The subject is so vast and rich that it makes you want to know more. The author focuses on prestigious cases, charismatic figures, dates that constitute turning points, in order to build typologies. This has the merit of establishing contrasts. However, we would like to read more verbatim interviews. We would also like to see cases outlined here developed, such as that of a convent that closes, another taken over by a charismatic community, two communities that merge. But the book is already over 700 pages long.

The author was right to limit the themes: the work of monks and their economic activity have already been studied by Isabelle Jonveaux. She was also right to limit her field to men only, in two classical monastic orders. In doing so, she opens up avenues to move towards other themes (study among monks, for example), towards other fields too: orders that go out more into the world, such as the Franciscans or the Dominicans. In this regard, the comparison with the “urban and unenclosed” monks of the Monastic Fraternity of Jerusalem proves enlightening. We would also like to discover the lives of religious women, and to go outside France, if only because these monastic orders are international.

Traditional and progressive: outdated labels?

Danièle Hervieu-Léger has been investigating these monks, putting together files, and has been in contact with people and places for 40 years, even though the more intense investigation took place over 5 years. This has a lot to do with the understanding and reflexivity that result. This leads to a very well-documented analysis, also mixed with strong personal commitments.

In this last register, she makes no secret to the reader of her sympathy for the reformers of the 1960s, with whom she has been in contact since the 1970s. The latter wanted to relax the rules, make the liturgy simpler, and enter into dialogue with the world. On the other hand, she expresses reservations about those she calls the “traditionalists”. These are currently enjoying relative success, while they apply the rules with more rigor, promote a complex liturgy and seem more oriented towards heaven than earth. She describes the ecumenism of Taizé, even if they are not Benedictines or Cistercians. She goes as far as Maredsous. Her enthusiasm remains strong for the tense experience of Boquen, praising the tumultuous reformer of the time who has since converted to Taoism. At the same time, she will look with a certain suspicion at Fontgombault, Barroux or Sept-Fons. Even if she admits that people who love Latin can also be generous.

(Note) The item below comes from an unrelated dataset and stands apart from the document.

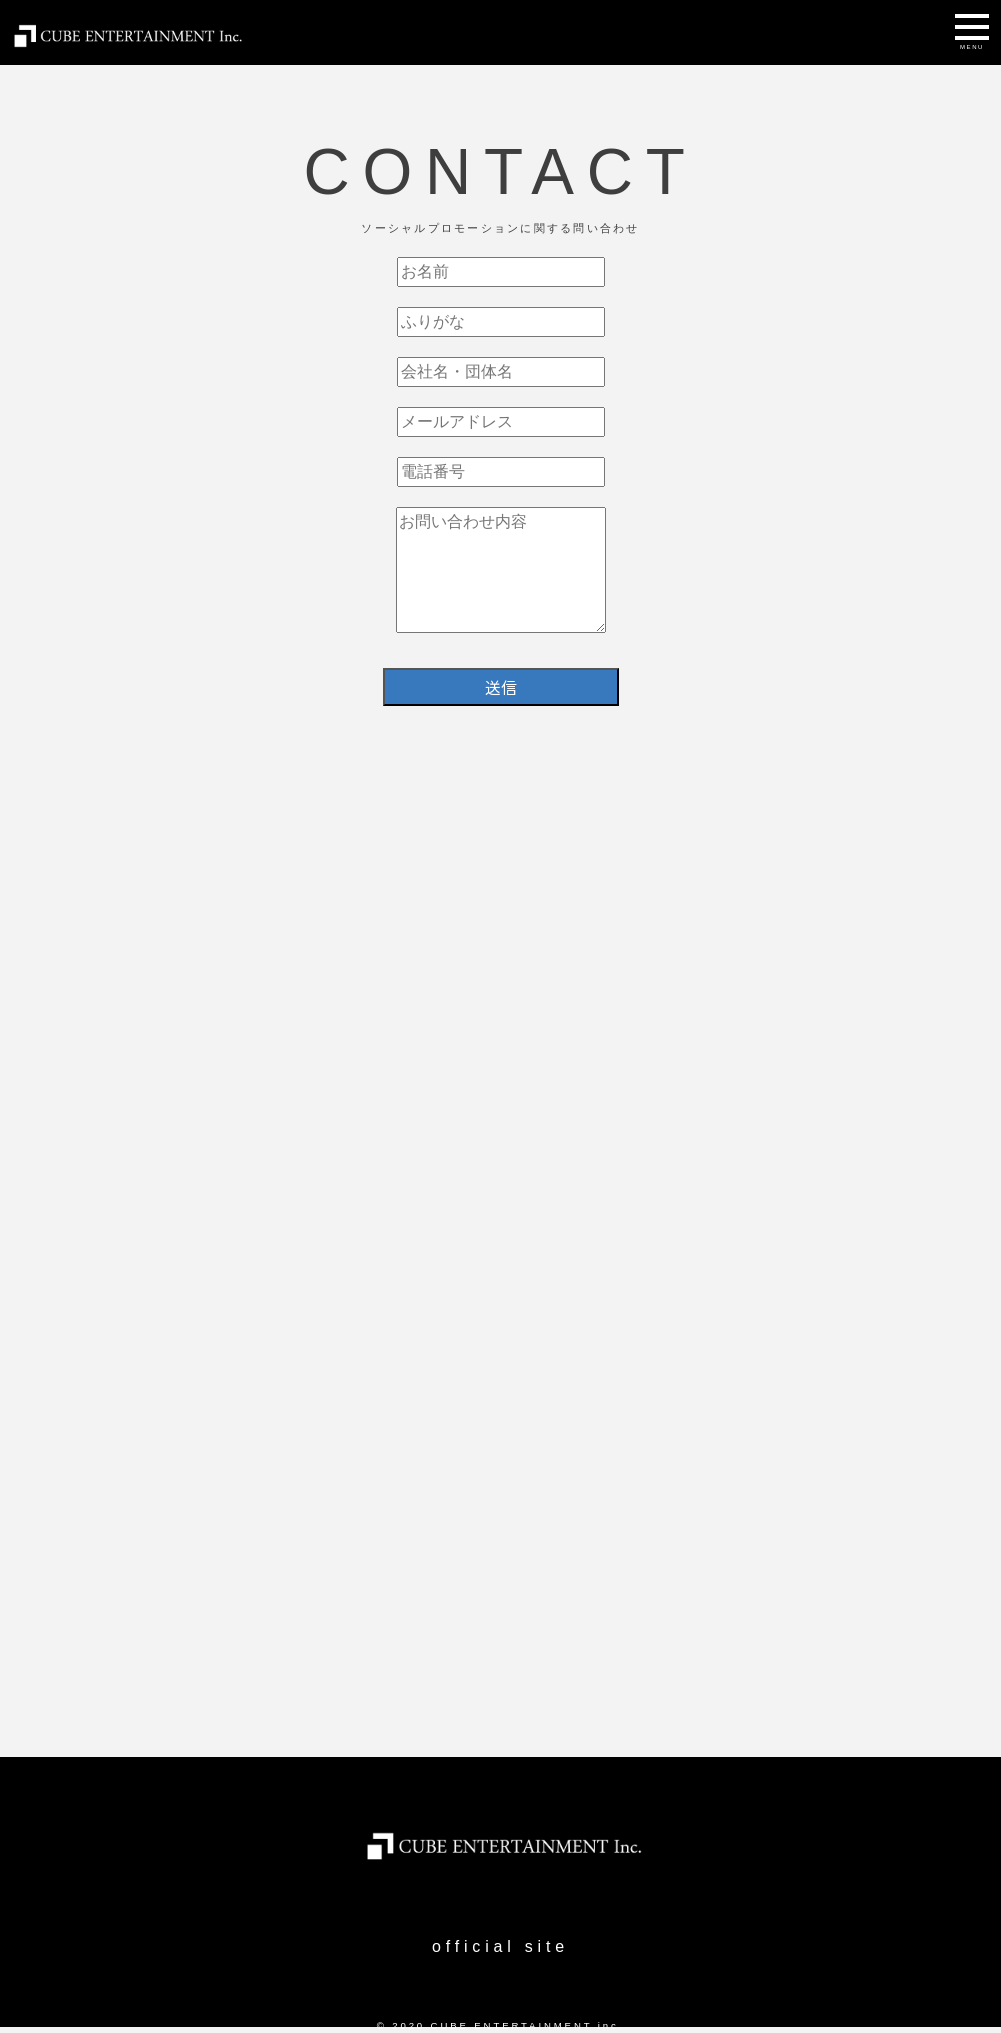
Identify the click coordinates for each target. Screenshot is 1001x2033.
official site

Seeking to overcome the divisions in her last chapter, the author finds a kind of synthesis in the case of En-Calcat. This community would offer a fairly balanced path, between tradition and modernity. These ecologist monks, frugal, fond of slowness and supporters of alternative modes of sharing are, for her, both authentic heirs and interesting precursors.

This way of laying out divisions and ruptures does not harm the reading. After all, it is perhaps the nature of sociological analysis to establish distinctions and classifications, while putting a minimum of subjectivity into it. Some of the readers targeted by the author are doubtless not accustomed to the way sociologists work, who construct typologies, at the risk of making the unity less apparent. These readers will just as well be able to find throughout the pages the trace of a “hermeneutic of continuity and communion” (an expression of Cardinal Joseph Ratzinger, regarding the Vatican IIbefore becoming Pope). In fact, the work lends itself to several interpretations, so dense and complete is the work accomplished here by Danièle Hervieu-Léger.

The subtlety of her analyses and the nuances dictated by her field go far beyond her few personal prisms in favor of reformist or ecological monks. In other words, her multiple explanations rather explode the conventional labels between “traditionalists” and “progressives”, between “conformists” and “rebels”, etc. With this essential book, the author definitively shows herself for who she is: the great lady of the sociology of religion in France.